## Material supplied:
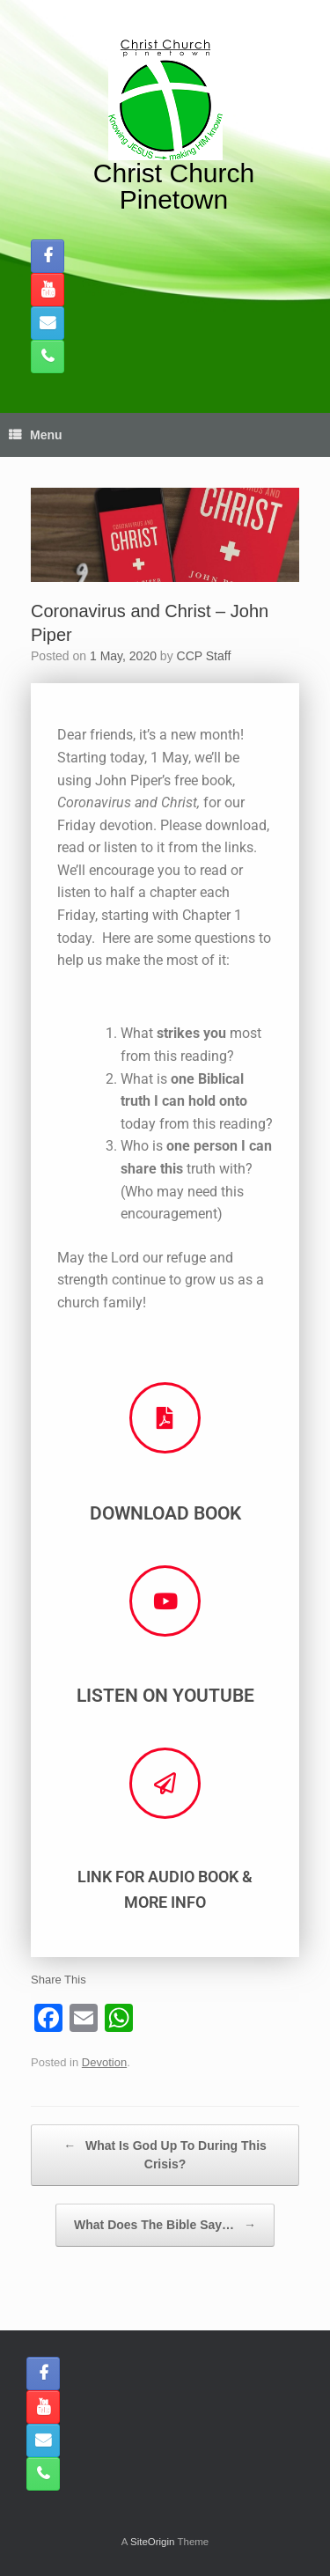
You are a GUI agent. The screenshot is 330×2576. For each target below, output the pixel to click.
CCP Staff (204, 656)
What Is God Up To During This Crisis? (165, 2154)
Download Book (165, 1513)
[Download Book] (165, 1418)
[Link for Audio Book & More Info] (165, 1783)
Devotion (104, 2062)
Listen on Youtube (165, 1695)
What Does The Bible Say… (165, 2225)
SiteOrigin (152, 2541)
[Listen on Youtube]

## Your task:
Repeat all of the entries above exactly. Keep pictures out of it.

## Task solution:
You are a GUI agent. The screenshot is 330×2576. For each target below, output the pixel to click.
CCP Staff (204, 656)
What Is God Up To During This Crisis? (165, 2154)
Download Book (165, 1513)
[Download Book] (165, 1418)
[Link for Audio Book & More Info] (165, 1783)
Devotion (104, 2062)
Listen on Youtube (165, 1695)
What Does The Bible Say… (165, 2225)
SiteOrigin (152, 2541)
[Listen on Youtube]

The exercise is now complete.